59. The method of any one of claims 30-58, wherein the treatment head group comprises a compound or composition for treating atherosclerosis.

60. The method of any one of claims 30-59, wherein the treatment head group comprises a direct thrombin inhibitor.

61. The method of any one of claims 30-60, wherein the treatment head group comprises hirulog or a derivative thereof.

62. The method of any one of claims 30-61, wherein the treatment head group comprises a compound or composition for treating cancer.

63. The method of any one of claims 27-62, wherein the composition conjugates with a plaque in a subject.

64. The method of any one of claims 27-62, wherein the composition conjugates with a tumor in a subject.

65. A method of making a composition, the method comprising mixing amphiphile molecules, wherein at least one of the amphiphile molecules comprises a clot-binding head group, wherein the clot-binding head group selectively binds to clotted plasma protein, and wherein the composition does not cause clotting.

66. The method of claim 65 further comprising subjecting the amphiphile molecules to a hydrophilic medium.

67. The composition of claim 66, wherein the amphiphile molecules form an aggregate in the hydrophilic medium.

68. The composition of claim 67, wherein the aggregate comprises a micelle.

69. The method of any one of claims 65-68, wherein at least one of the amphiphile molecules comprises a functional head group.

70. The method of claim 69, wherein the functional head group is a detection head group.

71. The method of claim 69, wherein the functional head group is a treatment head group.

72. The method of any one of claims 65-68, wherein at least one of the amphiphile molecules comprises a detection head group, and wherein at least one of the amphiphile molecules comprises a treatment head group.
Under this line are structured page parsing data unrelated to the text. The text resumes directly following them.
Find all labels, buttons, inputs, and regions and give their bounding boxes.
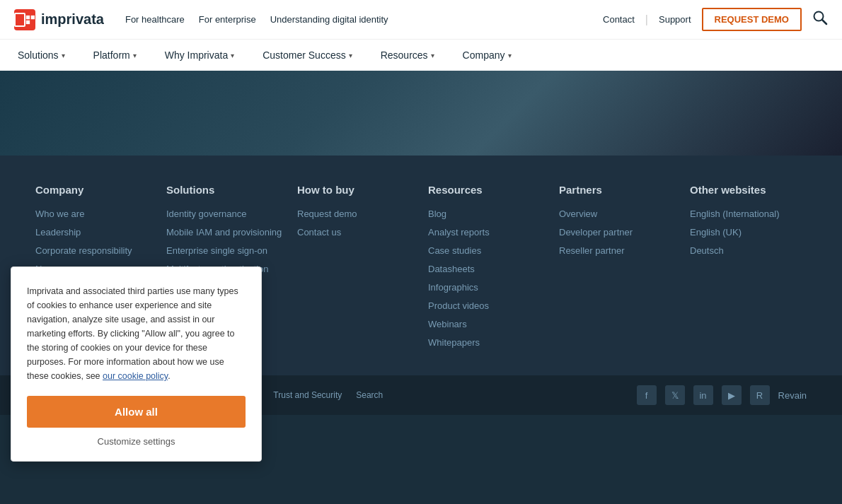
request-demo-button[interactable]: REQUEST DEMO: [702, 8, 802, 31]
footer-other-websites-title: Other websites: [690, 184, 807, 196]
chevron-down-icon: ▾: [508, 52, 512, 59]
footer-blog[interactable]: Blog: [428, 209, 446, 219]
footer-col-other-websites: Other websites English (International) E…: [690, 184, 807, 354]
chevron-down-icon: ▾: [62, 52, 65, 59]
svg-rect-1: [31, 15, 35, 18]
footer-webinars[interactable]: Webinars: [428, 319, 467, 329]
twitter-icon[interactable]: 𝕏: [665, 385, 685, 405]
footer-analyst-reports[interactable]: Analyst reports: [428, 227, 490, 238]
customize-settings-link[interactable]: Customize settings: [27, 436, 246, 447]
footer-datasheets[interactable]: Datasheets: [428, 264, 475, 274]
facebook-icon[interactable]: f: [637, 385, 657, 405]
linkedin-icon[interactable]: in: [693, 385, 713, 405]
footer-request-demo[interactable]: Request demo: [297, 209, 357, 219]
footer-resources-title: Resources: [428, 184, 545, 196]
bottom-trust-security[interactable]: Trust and Security: [273, 390, 342, 400]
footer-solutions-title: Solutions: [166, 184, 283, 196]
footer-overview[interactable]: Overview: [559, 209, 597, 219]
chevron-down-icon: ▾: [133, 52, 137, 59]
chevron-down-icon: ▾: [431, 52, 434, 59]
footer-partners-title: Partners: [559, 184, 676, 196]
footer-whitepapers[interactable]: Whitepapers: [428, 337, 480, 348]
footer-english-international[interactable]: English (International): [690, 209, 779, 219]
footer-case-studies[interactable]: Case studies: [428, 245, 481, 256]
revain-icon[interactable]: R: [750, 385, 770, 405]
footer-enterprise-sso[interactable]: Enterprise single sign-on: [166, 245, 267, 256]
revain-label: Revain: [778, 390, 807, 401]
header-right: Contact | Support REQUEST DEMO: [603, 8, 828, 31]
logo-icon: [14, 9, 35, 30]
footer-how-to-buy-title: How to buy: [297, 184, 414, 196]
footer-col-partners: Partners Overview Developer partner Rese…: [559, 184, 676, 354]
svg-line-4: [822, 20, 826, 24]
footer-developer-partner[interactable]: Developer partner: [559, 227, 633, 238]
search-button[interactable]: [812, 10, 828, 29]
footer-product-videos[interactable]: Product videos: [428, 300, 489, 311]
bottom-search[interactable]: Search: [356, 390, 383, 400]
footer-col-how-to-buy: How to buy Request demo Contact us: [297, 184, 414, 354]
footer-col-resources: Resources Blog Analyst reports Case stud…: [428, 184, 545, 354]
logo[interactable]: imprivata: [14, 9, 104, 30]
header: imprivata For healthcare For enterprise …: [0, 0, 842, 39]
footer-contact-us[interactable]: Contact us: [297, 227, 341, 238]
chevron-down-icon: ▾: [349, 52, 352, 59]
youtube-icon[interactable]: ▶: [722, 385, 742, 405]
header-left: imprivata For healthcare For enterprise …: [14, 9, 388, 30]
hero-section: [0, 71, 842, 156]
allow-all-button[interactable]: Allow all: [27, 396, 246, 428]
svg-rect-0: [26, 15, 30, 18]
cookie-consent: Imprivata and associated third parties u…: [11, 266, 262, 462]
footer-corporate-responsibility[interactable]: Corporate responsibility: [35, 245, 132, 256]
nav-healthcare[interactable]: For healthcare: [125, 14, 185, 25]
header-contact[interactable]: Contact: [603, 14, 635, 25]
cookie-text: Imprivata and associated third parties u…: [27, 284, 246, 383]
nav-solutions[interactable]: Solutions ▾: [14, 40, 69, 71]
footer-who-we-are[interactable]: Who we are: [35, 209, 84, 219]
header-support[interactable]: Support: [659, 14, 691, 25]
footer-infographics[interactable]: Infographics: [428, 282, 478, 293]
footer-mobile-iam[interactable]: Mobile IAM and provisioning: [166, 227, 282, 238]
nav-why-imprivata[interactable]: Why Imprivata ▾: [161, 40, 238, 71]
nav-enterprise[interactable]: For enterprise: [199, 14, 256, 25]
logo-text: imprivata: [41, 11, 104, 28]
cookie-policy-link[interactable]: our cookie policy: [103, 371, 168, 381]
footer-leadership[interactable]: Leadership: [35, 227, 81, 238]
footer-reseller-partner[interactable]: Reseller partner: [559, 245, 625, 256]
nav-resources[interactable]: Resources ▾: [377, 40, 438, 71]
nav-bar-items: Solutions ▾ Platform ▾ Why Imprivata ▾ C…: [14, 40, 515, 71]
nav-platform[interactable]: Platform ▾: [90, 40, 140, 71]
footer-company-title: Company: [35, 184, 152, 196]
nav-customer-success[interactable]: Customer Success ▾: [259, 40, 355, 71]
footer-deutsch[interactable]: Deutsch: [690, 245, 724, 256]
footer-identity-governance[interactable]: Identity governance: [166, 209, 246, 219]
footer-english-uk[interactable]: English (UK): [690, 227, 742, 238]
nav-digital-identity[interactable]: Understanding digital identity: [270, 14, 388, 25]
nav-company[interactable]: Company ▾: [459, 40, 515, 71]
nav-bar: Solutions ▾ Platform ▾ Why Imprivata ▾ C…: [0, 39, 842, 71]
header-nav: For healthcare For enterprise Understand…: [125, 14, 388, 25]
svg-rect-2: [26, 20, 30, 23]
header-links: Contact | Support: [603, 13, 691, 26]
chevron-down-icon: ▾: [231, 52, 234, 59]
bottom-bar-right: f 𝕏 in ▶ R Revain: [637, 385, 807, 405]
73. The method of any one of claims 65-72, wherein the clot-binding head group comprises amino acid segments independently selected from amino acid segments comprising the amino acid sequence CREKA (SEQ ID NO: 1) or a conservative variant thereof, amino acid segments comprising the amino acid sequence CREKA (SEQ ID NO: l), amino acid segments consisting of the amino acid sequence CREKA (SEQ ID NO: l), or amino acid segments consisting of the amino acid sequence REK.
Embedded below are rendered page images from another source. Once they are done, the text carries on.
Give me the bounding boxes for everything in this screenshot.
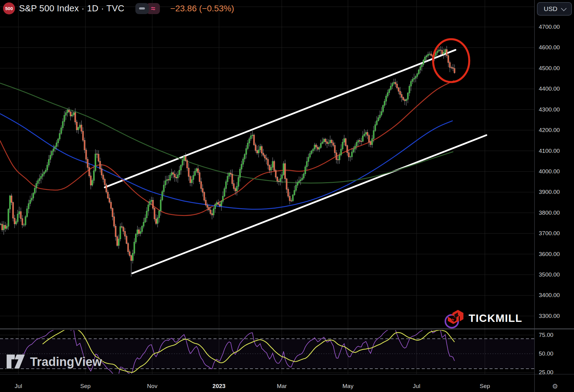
price-axis-label: 4400.00 (539, 85, 560, 92)
indicator-pills: ≈ (135, 3, 160, 14)
price-chart-canvas[interactable] (0, 0, 574, 392)
rsi-axis-label: 50.00 (539, 350, 553, 357)
symbol-legend: 500 S&P 500 Index · 1D · TVC ≈ −23.86 (−… (3, 2, 234, 14)
wave-icon: ≈ (151, 5, 155, 12)
price-axis-label: 3600.00 (539, 251, 560, 258)
price-axis-label: 4500.00 (539, 65, 560, 72)
tradingview-logo-icon (6, 354, 26, 369)
price-axis-label: 4700.00 (539, 24, 560, 30)
price-axis-label: 3900.00 (539, 189, 560, 195)
price-axis-label: 4000.00 (539, 168, 560, 175)
currency-selector[interactable]: USD (537, 2, 572, 16)
price-axis-label: 3300.00 (539, 313, 560, 319)
price-change-value: −23.86 (−0.53%) (170, 4, 234, 13)
tickmill-logo-icon (444, 307, 464, 329)
rsi-axis-label: 25.00 (539, 369, 553, 376)
price-axis-label: 4300.00 (539, 106, 560, 113)
chevron-down-icon (561, 6, 566, 11)
currency-value: USD (544, 5, 557, 13)
settings-gear-icon[interactable]: ⚙ (550, 382, 560, 391)
time-axis-label: May (342, 383, 353, 390)
symbol-title[interactable]: S&P 500 Index · 1D · TVC (19, 3, 124, 13)
price-axis-label: 3400.00 (539, 292, 560, 299)
price-axis-label: 3700.00 (539, 230, 560, 237)
time-axis-label: Nov (147, 383, 157, 390)
rsi-axis-label: 75.00 (539, 332, 553, 338)
time-axis-label: Jul (15, 383, 22, 390)
tickmill-logo-text: TICKMILL (469, 312, 522, 324)
price-axis-label: 4100.00 (539, 148, 560, 154)
time-axis-label: Mar (277, 383, 287, 390)
time-axis-label: 2023 (213, 383, 225, 390)
highlight-circle-annotation[interactable] (433, 39, 469, 82)
price-axis-label: 3500.00 (539, 271, 560, 278)
price-axis-label: 4200.00 (539, 127, 560, 134)
price-axis-label: 4600.00 (539, 44, 560, 51)
price-axis-label: 3800.00 (539, 209, 560, 216)
time-axis-label: Jul (413, 383, 420, 390)
tradingview-chart-app: { "header": { "badge": "500", "title": "… (0, 0, 574, 392)
time-axis-label: Sep (80, 383, 91, 390)
time-axis-label: Sep (480, 383, 490, 390)
trend-channel[interactable] (105, 50, 486, 273)
tradingview-watermark[interactable]: TradingView (6, 354, 102, 369)
minimize-indicator-button[interactable] (135, 3, 149, 14)
tickmill-watermark: TICKMILL (444, 307, 522, 329)
sma-100-line[interactable] (0, 114, 453, 209)
sp500-badge-icon: 500 (3, 2, 15, 14)
tradingview-logo-text: TradingView (30, 355, 102, 369)
dash-icon (139, 7, 145, 9)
74. The method of claim 73, wherein the amino acid segments each independently comprise the amino acid sequence CREKA (SEQ ID NO: 1) or a conservative variant thereof.

75. The method of claim 73, wherein the amino acid segments each independently comprise the amino acid sequence CREKA (SEQ ID NO: l).

76. The method of claim 73, wherein at least one of the amino acid segment consists of the amino acid sequence CREKA (SEQ ID NO: l).

77. The method of claim 73, wherein at least one of the amino acid segment consists of the amino acid sequence REK.

78. The method of any one of claims 65-78, wherein the amphiphile molecules are detectable.

79. The method of claim 78, wherein the amphiphile molecules are detectable by fluorescence, PET or MRI.

80. The method of claim 79, wherein the amphiphile molecules are detectable by fluorescence.

81. The method of claim 80, wherein the detection head group comprises FAM or a derivative thereof.

82. The method of any one of claims 71-81, wherein the treatment head group comprises a compound or composition for treating cardiovascular disease.

83. The method of any one of claims 71-82, wherein the treatment head group comprises a compound or composition for treating atherosclerosis.

84. The method of any one of claims 71-83, wherein the treatment head group comprises a direct thrombin inhibitor.

85. The method of any one of claims 71-84, wherein the treatment head group comprises hirulog or a derivative thereof.

86. The method of any one of claims 71-85, wherein the treatment head group comprises a compound or composition for treating cancer.